** What you are asked to do **
With the line containing "generated political pressure" as the starting point, output every line of the data below through its final line, character for character.

** Recorded information **

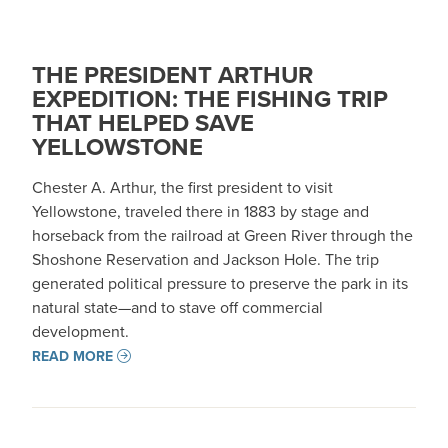
THE PRESIDENT ARTHUR
EXPEDITION: THE FISHING TRIP
THAT HELPED SAVE
YELLOWSTONE
Chester A. Arthur, the first president to visit
Yellowstone, traveled there in 1883 by stage and
horseback from the railroad at Green River through the
Shoshone Reservation and Jackson Hole. The trip
generated political pressure to preserve the park in its
natural state—and to stave off commercial
development. ​​
READ MORE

** Output **
generated political pressure to preserve the park in its
natural state—and to stave off commercial
development. ​​
READ MORE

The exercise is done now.